Man-up: verb
Etymology:
Derived from Middle English mannup, alteration of manning, v.i. (from Old English) famous linguist Ashley Spencer's new favorite slang.
1. A phrase demanding one toughen up, grow a set and stop being a little bitch.
Example: Dad, you need to man up and stop crying about the fact that our Yorkshire terrier died. Grow a set and buy something that can actually poop something bigger than my pinky finger. Also, as a breadwinner, man up and send some money! Kisses!"" (to add greater emphasis on pansy-ness, include an expletive: ""Dad, man the f*ck up"" (derived from back-the-f*ck-up)
See other entry: nut-up.
Note: Women can man up too. (In fact, most women
I know are tougher than men. My mom quite literally owns my dad and sometimes fastens a leash on him when they go to public places like the mall.) Women do not need a physical set of nuts. That would be disgusting, itchy and unnecessary.
Every so often, I integrate new phrases into my vocabulary to help me better express my thoughts and make my language more colorful. Back in 1997, I believe I was the famous linguist who spread the word ""peeps"" around the nation, popularizing the term among other suburban kids who had no street knowledge, attended sweaty junior high dances and sported loose JNCO jeans.

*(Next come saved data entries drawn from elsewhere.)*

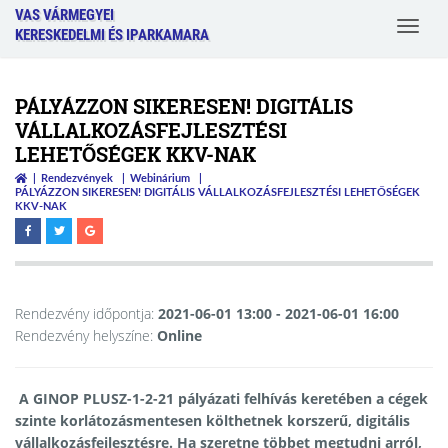
VAS VÁRMEGYEI
Toggle
KERESKEDELMI ÉS IPARKAMARA
navigat
PÁLYÁZZON SIKERESEN! DIGITÁLIS
VÁLLALKOZÁSFEJLESZTÉSI
LEHETŐSÉGEK KKV-NAK
Rendezvények
Webinárium
PÁLYÁZZON SIKERESEN! DIGITÁLIS VÁLLALKOZÁSFEJLESZTÉSI LEHETŐSÉGEK
KKV-NAK
Rendezvény időpontja:
2021-06-01 13:00
- 2021-06-01 16:00
Rendezvény helyszíne:
Online
A GINOP PLUSZ-1-2-21 pályázati felhívás keretében a cégek
szinte korlátozásmentesen költhetnek korszerű, digitális
vállalkozásfejlesztésre. Ha szeretne többet megtudni arról,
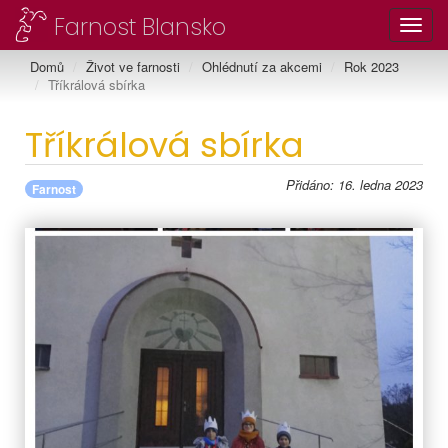
Farnost Blansko
Toggl
Domů
Život ve farnosti
Ohlédnutí za akcemi
Rok 2023
Tříkrálová sbírka
Tříkrálová sbírka
Přidáno: 16. ledna 2023
Farnost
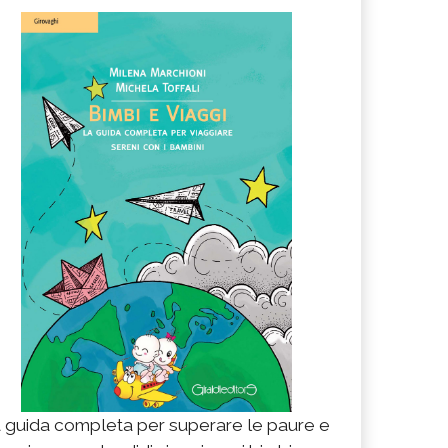
 guida completa per superare le paure e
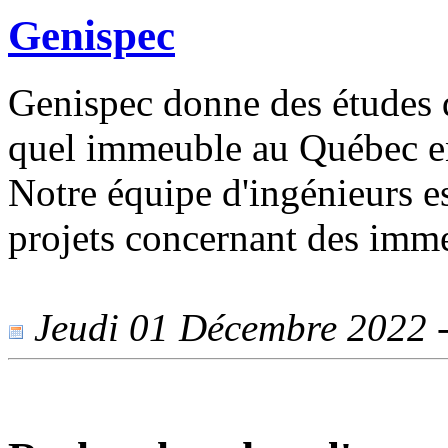
Genispec
Genispec donne des études 
quel immeuble au Québec en
Notre équipe d'ingénieurs es
projets concernant des imm
Jeudi 01 Décembre 2022 - 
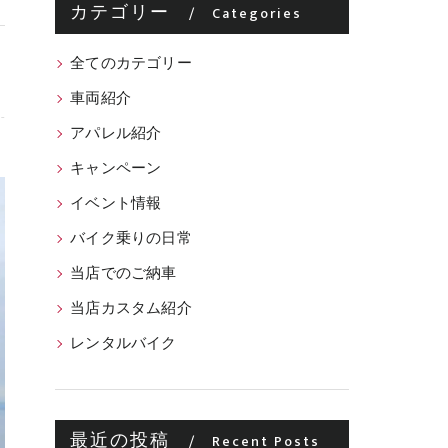
カテゴリー
Categories
全てのカテゴリー
車両紹介
アパレル紹介
キャンペーン
イベント情報
バイク乗りの日常
当店でのご納車
当店カスタム紹介
レンタルバイク
最近の投稿
Recent Posts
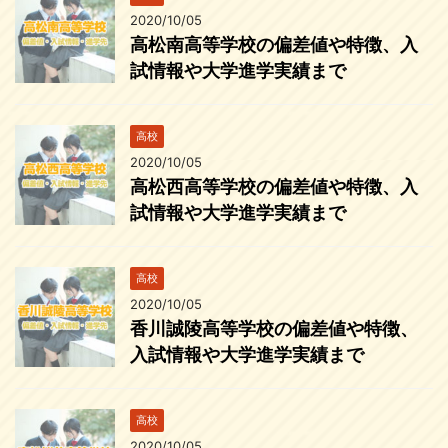
2020/10/05
高松南高等学校の偏差値や特徴、入
試情報や大学進学実績まで
高校
2020/10/05
高松西高等学校の偏差値や特徴、入
試情報や大学進学実績まで
高校
2020/10/05
香川誠陵高等学校の偏差値や特徴、
入試情報や大学進学実績まで
高校
2020/10/05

I've taken a liking to ""man up;"" it's the best way to coerce any male to do what I want, especially my dad. I've been carelessly throwing around the phrase like it's my job for the past couple weeks, and, as a direct result, I've obtained several Cubs game tickets and my bank account balance is looking pretty good. Helllllllooooooo new spring wardrobe!
""Man up"" was probably the best phrase I've ever integrated into my research papers, Facebook statuses and everyday lingo, until friends and strangers began to use it on me.
""Man up and carry your own bag,"" my friend Courtney said to me after we left the gym. I had asked her to carry my bag full of shoes, a change of clothes and a couple of free weights I carry just in case I want to work on my muscles on Bascom Hill.
Anyway, I was on the phone ordering a seafood dinner when she shoved the bag back at me. The man from the restaurant gave me my total, and I asked Courtney if she could spot me a twenty. Needless to say, I ended up eating Easy Mac that night.
I thought this was a one-time deal, until I was on the phone with my grandma. I was complaining about my hectic schedule between school, my internship and my hopping social life, when she interjected, ""Hey pussycat, if you're going to make it in the real world you're going to have to man the f*ck up.""
Obviously there's some sort of pattern.
I was buying massive amounts of cheese at Copps and a young guy wearing a suit and cute thick-rimmed glasses said coyly to me, ""You're going to need a good wine with that cheese.""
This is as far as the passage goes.